**Problem:** Exactly and only the lines below from the one containing "tuintafel samen!" down to the one containing "обнаружение уже совершенных ошибо" are wanted, both included; please exclude every picture.

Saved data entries
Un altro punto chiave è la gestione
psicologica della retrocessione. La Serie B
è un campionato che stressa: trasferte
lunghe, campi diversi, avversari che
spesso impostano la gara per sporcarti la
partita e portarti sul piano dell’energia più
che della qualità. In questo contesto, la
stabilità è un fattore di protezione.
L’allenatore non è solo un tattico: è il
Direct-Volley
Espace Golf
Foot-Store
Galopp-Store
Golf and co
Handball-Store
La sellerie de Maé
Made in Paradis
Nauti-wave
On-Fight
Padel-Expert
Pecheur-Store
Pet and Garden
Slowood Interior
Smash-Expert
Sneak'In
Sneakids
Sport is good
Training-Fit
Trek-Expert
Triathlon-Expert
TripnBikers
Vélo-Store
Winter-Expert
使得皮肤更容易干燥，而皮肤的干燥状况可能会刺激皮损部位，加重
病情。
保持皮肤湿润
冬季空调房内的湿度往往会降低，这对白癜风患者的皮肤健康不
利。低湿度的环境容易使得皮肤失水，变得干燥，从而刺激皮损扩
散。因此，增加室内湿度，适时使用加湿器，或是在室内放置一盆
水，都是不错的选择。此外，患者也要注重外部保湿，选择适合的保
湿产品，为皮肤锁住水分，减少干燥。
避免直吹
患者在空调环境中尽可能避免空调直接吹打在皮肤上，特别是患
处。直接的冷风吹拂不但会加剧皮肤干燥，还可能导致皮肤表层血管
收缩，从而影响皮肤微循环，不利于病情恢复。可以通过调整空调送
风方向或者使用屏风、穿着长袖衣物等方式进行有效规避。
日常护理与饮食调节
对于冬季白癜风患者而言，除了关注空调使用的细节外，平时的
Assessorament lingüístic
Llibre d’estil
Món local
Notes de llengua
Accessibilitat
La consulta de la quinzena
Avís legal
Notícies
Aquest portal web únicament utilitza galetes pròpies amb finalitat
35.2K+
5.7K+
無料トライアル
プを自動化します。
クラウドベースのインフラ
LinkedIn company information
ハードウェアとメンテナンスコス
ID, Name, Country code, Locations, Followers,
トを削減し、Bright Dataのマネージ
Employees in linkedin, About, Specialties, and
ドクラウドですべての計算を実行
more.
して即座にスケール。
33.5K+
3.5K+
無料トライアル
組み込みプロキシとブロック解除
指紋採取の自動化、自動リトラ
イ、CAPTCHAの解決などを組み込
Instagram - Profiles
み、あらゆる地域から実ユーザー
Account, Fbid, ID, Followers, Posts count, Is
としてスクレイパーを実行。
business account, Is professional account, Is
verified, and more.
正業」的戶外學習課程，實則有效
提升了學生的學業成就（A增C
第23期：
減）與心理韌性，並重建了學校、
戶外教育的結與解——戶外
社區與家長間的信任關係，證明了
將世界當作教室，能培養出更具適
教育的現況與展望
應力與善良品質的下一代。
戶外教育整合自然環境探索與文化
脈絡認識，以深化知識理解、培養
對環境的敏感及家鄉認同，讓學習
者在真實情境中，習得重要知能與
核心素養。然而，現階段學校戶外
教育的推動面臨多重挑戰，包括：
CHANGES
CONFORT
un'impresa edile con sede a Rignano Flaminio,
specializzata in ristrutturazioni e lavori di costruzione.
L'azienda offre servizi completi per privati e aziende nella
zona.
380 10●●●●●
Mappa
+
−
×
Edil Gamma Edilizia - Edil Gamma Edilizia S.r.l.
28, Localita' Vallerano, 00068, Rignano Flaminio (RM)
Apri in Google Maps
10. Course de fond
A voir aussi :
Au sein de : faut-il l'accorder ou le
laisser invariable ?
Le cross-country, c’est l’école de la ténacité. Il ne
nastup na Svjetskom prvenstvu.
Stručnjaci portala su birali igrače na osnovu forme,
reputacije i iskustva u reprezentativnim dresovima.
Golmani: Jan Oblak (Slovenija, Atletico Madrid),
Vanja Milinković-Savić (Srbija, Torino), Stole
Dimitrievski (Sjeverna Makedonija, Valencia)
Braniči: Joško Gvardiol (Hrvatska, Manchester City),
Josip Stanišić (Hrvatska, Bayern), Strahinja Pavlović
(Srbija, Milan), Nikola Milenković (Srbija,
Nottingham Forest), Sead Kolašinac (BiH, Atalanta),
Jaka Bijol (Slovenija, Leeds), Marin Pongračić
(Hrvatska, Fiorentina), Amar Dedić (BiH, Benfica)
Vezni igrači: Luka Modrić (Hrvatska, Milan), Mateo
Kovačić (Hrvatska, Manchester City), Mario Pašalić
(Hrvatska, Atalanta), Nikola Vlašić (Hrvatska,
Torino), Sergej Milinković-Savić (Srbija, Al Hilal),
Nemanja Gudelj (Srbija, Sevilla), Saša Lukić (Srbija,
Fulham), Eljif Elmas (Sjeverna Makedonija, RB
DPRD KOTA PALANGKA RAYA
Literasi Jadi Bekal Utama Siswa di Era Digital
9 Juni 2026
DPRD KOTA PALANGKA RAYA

--

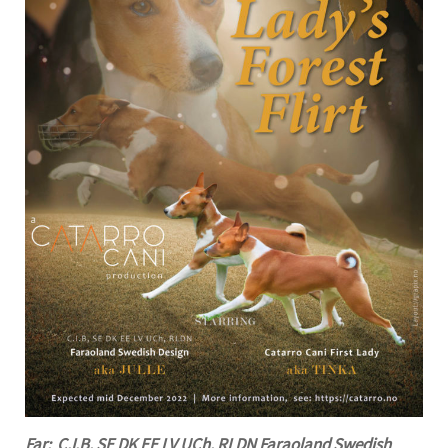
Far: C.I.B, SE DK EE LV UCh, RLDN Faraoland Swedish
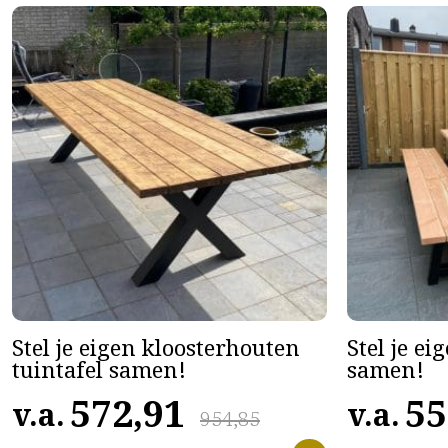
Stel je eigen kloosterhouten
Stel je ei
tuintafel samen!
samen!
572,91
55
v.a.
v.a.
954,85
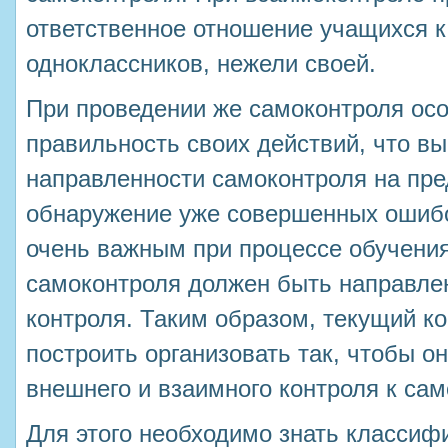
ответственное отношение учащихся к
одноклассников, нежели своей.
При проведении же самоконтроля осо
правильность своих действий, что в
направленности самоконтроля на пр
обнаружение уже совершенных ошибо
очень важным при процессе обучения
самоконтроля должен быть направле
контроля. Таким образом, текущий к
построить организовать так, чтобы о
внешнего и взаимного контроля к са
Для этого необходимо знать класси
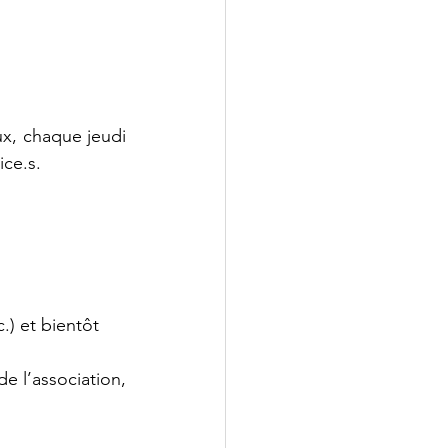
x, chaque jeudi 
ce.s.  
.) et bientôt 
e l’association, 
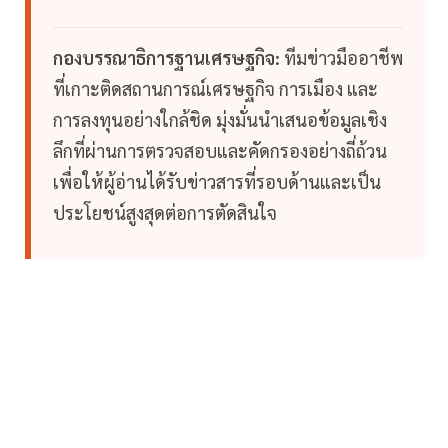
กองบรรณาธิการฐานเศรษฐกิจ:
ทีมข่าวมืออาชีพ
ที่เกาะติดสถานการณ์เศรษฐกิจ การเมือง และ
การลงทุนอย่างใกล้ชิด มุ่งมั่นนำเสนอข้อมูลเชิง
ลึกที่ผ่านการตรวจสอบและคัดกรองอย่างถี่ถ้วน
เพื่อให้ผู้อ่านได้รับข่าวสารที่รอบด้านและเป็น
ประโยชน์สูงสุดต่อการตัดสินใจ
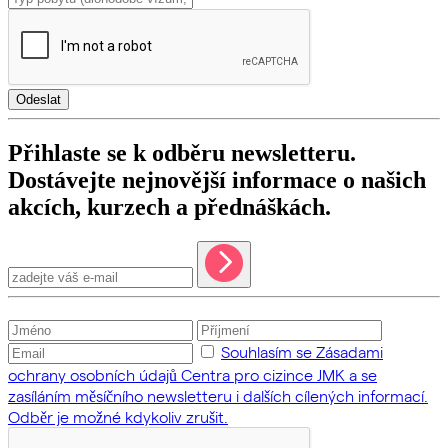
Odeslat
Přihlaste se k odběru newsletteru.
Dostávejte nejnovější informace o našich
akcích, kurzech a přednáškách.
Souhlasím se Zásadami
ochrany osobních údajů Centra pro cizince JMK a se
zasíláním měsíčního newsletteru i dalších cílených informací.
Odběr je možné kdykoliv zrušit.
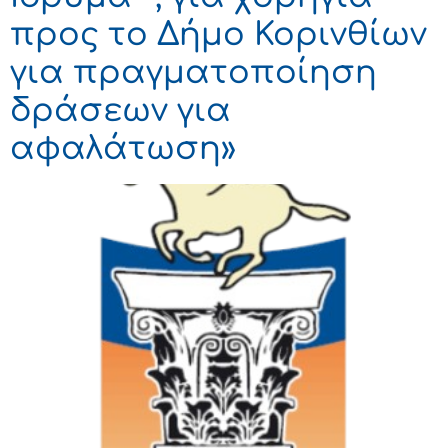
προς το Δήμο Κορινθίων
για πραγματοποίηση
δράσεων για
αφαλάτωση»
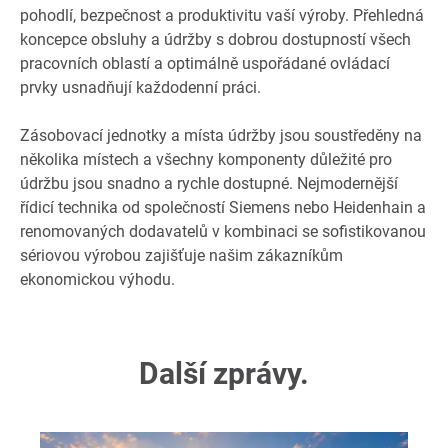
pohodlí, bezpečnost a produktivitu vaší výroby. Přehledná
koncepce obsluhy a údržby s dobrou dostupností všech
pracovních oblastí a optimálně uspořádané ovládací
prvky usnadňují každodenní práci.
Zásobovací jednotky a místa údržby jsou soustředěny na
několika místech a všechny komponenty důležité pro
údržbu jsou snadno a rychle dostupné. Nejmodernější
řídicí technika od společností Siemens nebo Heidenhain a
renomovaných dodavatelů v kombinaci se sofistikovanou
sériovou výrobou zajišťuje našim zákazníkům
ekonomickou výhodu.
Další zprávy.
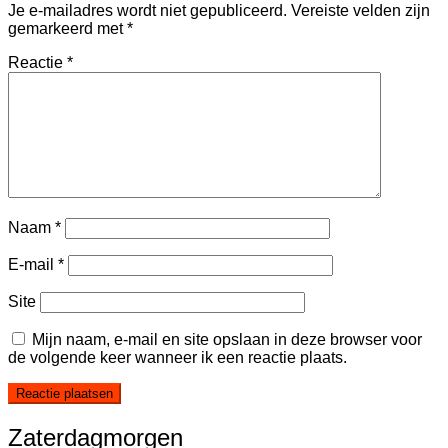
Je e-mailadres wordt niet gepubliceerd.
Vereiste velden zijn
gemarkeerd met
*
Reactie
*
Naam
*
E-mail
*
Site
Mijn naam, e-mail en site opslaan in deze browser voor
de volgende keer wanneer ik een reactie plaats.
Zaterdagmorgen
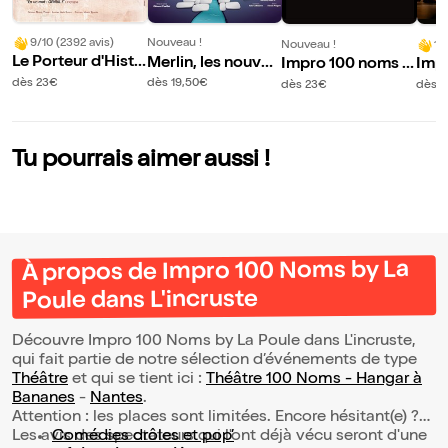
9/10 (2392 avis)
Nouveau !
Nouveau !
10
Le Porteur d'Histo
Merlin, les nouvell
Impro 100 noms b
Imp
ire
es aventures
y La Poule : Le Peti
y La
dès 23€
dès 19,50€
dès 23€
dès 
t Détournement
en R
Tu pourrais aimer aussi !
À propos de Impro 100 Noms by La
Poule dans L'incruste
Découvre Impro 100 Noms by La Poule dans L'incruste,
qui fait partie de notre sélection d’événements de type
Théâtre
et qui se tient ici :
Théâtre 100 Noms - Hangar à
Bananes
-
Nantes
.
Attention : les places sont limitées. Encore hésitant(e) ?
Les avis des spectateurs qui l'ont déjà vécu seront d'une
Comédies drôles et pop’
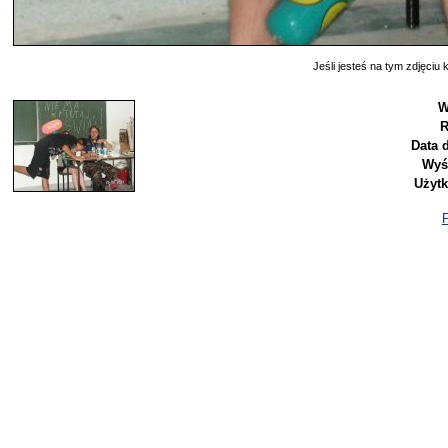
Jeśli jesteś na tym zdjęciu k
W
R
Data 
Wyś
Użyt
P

**Written solution:**
tuintafel samen!
samen!
572,91
55
v.a.
v.a.
954,85
ответственное отношение учащихся к
одноклассников, нежели своей.
При проведении же самоконтроля осо
правильность своих действий, что в
направленности самоконтроля на пр
обнаружение уже совершенных ошибо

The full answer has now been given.